Last night, Cassandra Thorburn, 44, the estranged wife of Karl Stefanovic, 42, let loose on Facebook about the demise of her marriage. Her husband’s program, The Today Show, had just released its ratings figures, beating rival Sunrise.
“Apparently Today Show finally won a year,” Thorburn shared with her Facebook friends. “This took a huge toll on my family and I, and I’m congratulating myself today for all the effort that went into making that happen."
Thorburn added that she felt she deserved some of the credit for the show’s historic win. “The suggestions, the story ideas, the constant counselling of questions for years,” she added. “I’m giving myself a pat on the back tonight, as I know many people will also know how much effort I put into it.”

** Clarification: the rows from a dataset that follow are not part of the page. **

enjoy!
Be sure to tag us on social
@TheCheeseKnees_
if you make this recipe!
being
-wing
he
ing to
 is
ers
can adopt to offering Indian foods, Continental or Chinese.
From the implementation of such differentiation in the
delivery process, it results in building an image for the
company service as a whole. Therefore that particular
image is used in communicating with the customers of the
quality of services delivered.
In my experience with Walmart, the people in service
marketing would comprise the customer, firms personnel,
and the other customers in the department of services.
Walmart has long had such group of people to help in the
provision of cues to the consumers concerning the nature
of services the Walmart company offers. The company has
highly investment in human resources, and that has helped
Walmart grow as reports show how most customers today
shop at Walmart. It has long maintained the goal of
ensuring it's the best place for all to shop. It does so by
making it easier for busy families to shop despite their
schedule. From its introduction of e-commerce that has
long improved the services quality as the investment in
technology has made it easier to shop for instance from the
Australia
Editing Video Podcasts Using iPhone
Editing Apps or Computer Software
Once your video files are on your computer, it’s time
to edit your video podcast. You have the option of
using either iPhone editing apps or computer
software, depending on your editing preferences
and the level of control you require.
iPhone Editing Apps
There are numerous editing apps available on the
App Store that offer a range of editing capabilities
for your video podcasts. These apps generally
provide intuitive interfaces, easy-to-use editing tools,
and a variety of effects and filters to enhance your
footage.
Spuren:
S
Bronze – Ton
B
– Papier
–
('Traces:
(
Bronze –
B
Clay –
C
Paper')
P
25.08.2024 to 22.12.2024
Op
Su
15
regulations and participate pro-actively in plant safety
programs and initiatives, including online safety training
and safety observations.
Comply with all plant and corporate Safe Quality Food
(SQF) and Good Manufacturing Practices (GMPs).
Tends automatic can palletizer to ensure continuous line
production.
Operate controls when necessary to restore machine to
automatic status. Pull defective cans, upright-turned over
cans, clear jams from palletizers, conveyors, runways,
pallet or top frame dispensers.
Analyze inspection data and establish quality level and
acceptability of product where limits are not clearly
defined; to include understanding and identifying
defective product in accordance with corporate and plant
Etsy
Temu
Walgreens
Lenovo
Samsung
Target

And, in the spirit of breakup confessions through the ages, she finished by revealing that a good bottle of plonk was also in the picture.

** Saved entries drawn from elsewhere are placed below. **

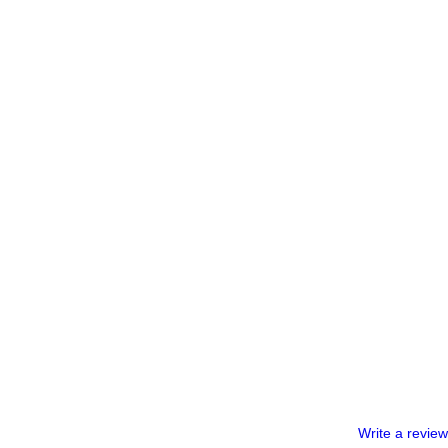
Write a review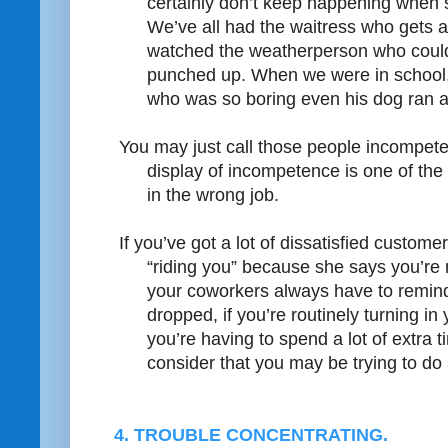
certainly don’t keep happening when s
We’ve all had the waitress who gets a
watched the weatherperson who couldn
punched up. When we were in school, 
who was so boring even his dog ran 
You may just call those people incompe
display of incompetence is one of the
in the wrong job.
If you’ve got a lot of dissatisfied customer
“riding you” because she says you’re n
your coworkers always have to remind
dropped, if you’re routinely turning in
you’re having to spend a lot of extra
consider that you may be trying to do a
4. TROUBLE CONCENTRATING.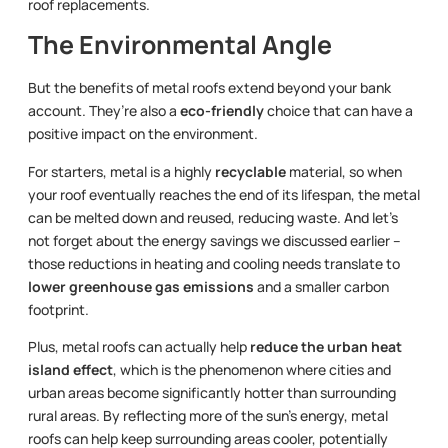
roof replacements.
The Environmental Angle
But the benefits of metal roofs extend beyond your bank
account. They’re also a
eco-friendly
choice that can have a
positive impact on the environment.
For starters, metal is a highly
recyclable
material, so when
your roof eventually reaches the end of its lifespan, the metal
can be melted down and reused, reducing waste. And let’s
not forget about the energy savings we discussed earlier –
those reductions in heating and cooling needs translate to
lower greenhouse gas emissions
and a smaller carbon
footprint.
Plus, metal roofs can actually help
reduce the urban heat
island effect
, which is the phenomenon where cities and
urban areas become significantly hotter than surrounding
rural areas. By reflecting more of the sun’s energy, metal
roofs can help keep surrounding areas cooler, potentially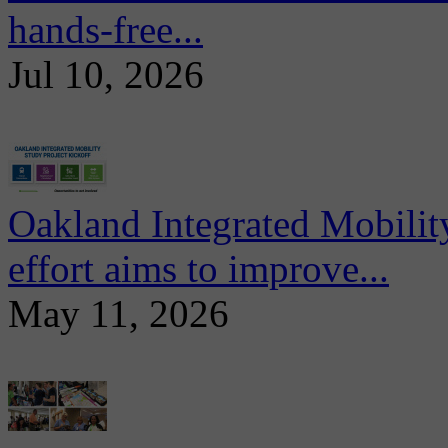
hands-free...
Jul 10, 2026
Oakland Integrated Mobili
effort aims to improve...
May 11, 2026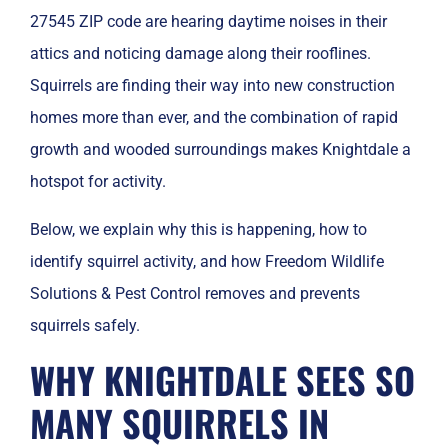
27545 ZIP code are hearing daytime noises in their
attics and noticing damage along their rooflines.
Squirrels are finding their way into new construction
homes more than ever, and the combination of rapid
growth and wooded surroundings makes Knightdale a
hotspot for activity.
Below, we explain why this is happening, how to
identify squirrel activity, and how Freedom Wildlife
Solutions & Pest Control removes and prevents
squirrels safely.
WHY KNIGHTDALE SEES SO
MANY SQUIRRELS IN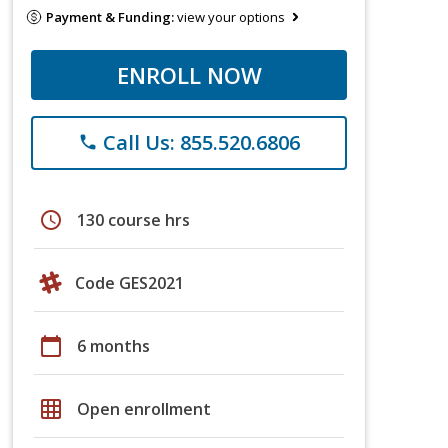
Payment & Funding:
view your options
ENROLL NOW
Call Us: 855.520.6806
phone
schedule
130 course hrs
Code GES2021
calendar_today
6 months
grid_on
Open enrollment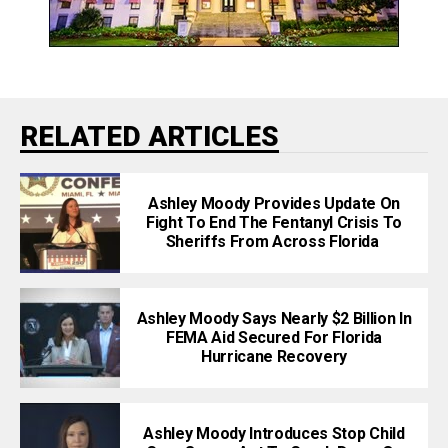
RELATED ARTICLES
Ashley Moody Provides Update On
Fight To End The Fentanyl Crisis To
Sheriffs From Across Florida
Ashley Moody Says Nearly $2 Billion In
FEMA Aid Secured For Florida
Hurricane Recovery
Ashley Moody Introduces Stop Child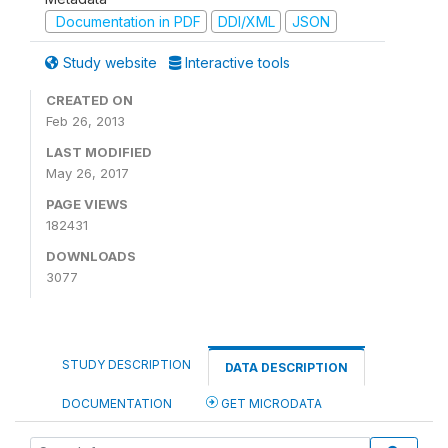
Documentation in PDF
DDI/XML
JSON
Study website
Interactive tools
CREATED ON
Feb 26, 2013
LAST MODIFIED
May 26, 2017
PAGE VIEWS
182431
DOWNLOADS
3077
STUDY DESCRIPTION
DATA DESCRIPTION
DOCUMENTATION
GET MICRODATA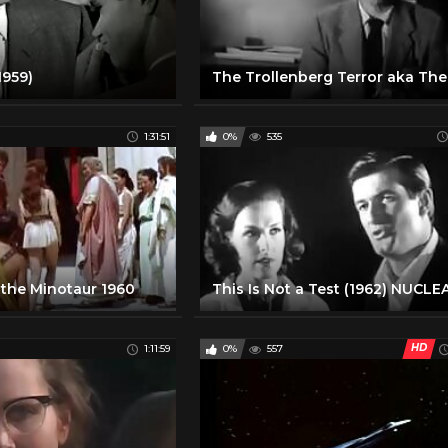
1959)
1:31:51
0%
535
the Minotaur 1960
HD
1:11:59
0%
557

“Found a lovely tipple to cheers myself,” she wrote. “Thanks for the red Sharon Finnigan SF Celebrity Management” – a sly shout-out to Karl’s agent.
The response to Thorburn’s post has been catty and condemning. “She shouldn’t air her dirty laundry,” said one commenter. “Why don’t they just sort it out between themselves?” huffed another. “This just comes across as bitter,” said another. The feeling is that people going through something as personal as a divorce or separation should stay stoic, dignified and silent. Anything else embarrasses the writer and the rest of us.
But perhaps we’d do better to see the pain behind the impulse. Thorburn’s words show she’s clearly wounded from the demise of her 21-year marriage to the father of her three children, Jackson 16, Ava, 11 and River, 10. She’s in the unenviable position of being the phantom ‘real person’ in a celebrity match-up; the invisible support behind the scenes, whose contribution to her husband’s career has rarely been acknowledged publicly, and perhaps not privately either.
"Thorburn’s words show she’s clearly wounded from the demise of her marriage"Alexandra Carlton
The first many of us heard of her was at the Logies in 2011, when Karl announced that his wife, who quit her job at the ABC to look after the pair’s children, “ has been a great influence on my life,” before adding, to great derision that she has the “best arse I have ever seen.”
Is it any wonder that the woman attached to that great arse wants the world to see her as something more?
So Thorburn did what so many of us have done in a vulnerable moment; threw back a couple of glasses of red, overanalysed and dissected her hurt and jumped on a keyboard.
That single moment of impassioned release doesn’t make her undignified. It shouldn’t make her an object of pity. It doesn’t deserve our mockery.
It makes Cassandra Thorburn deeply human. And we hope her future looks brighter from here.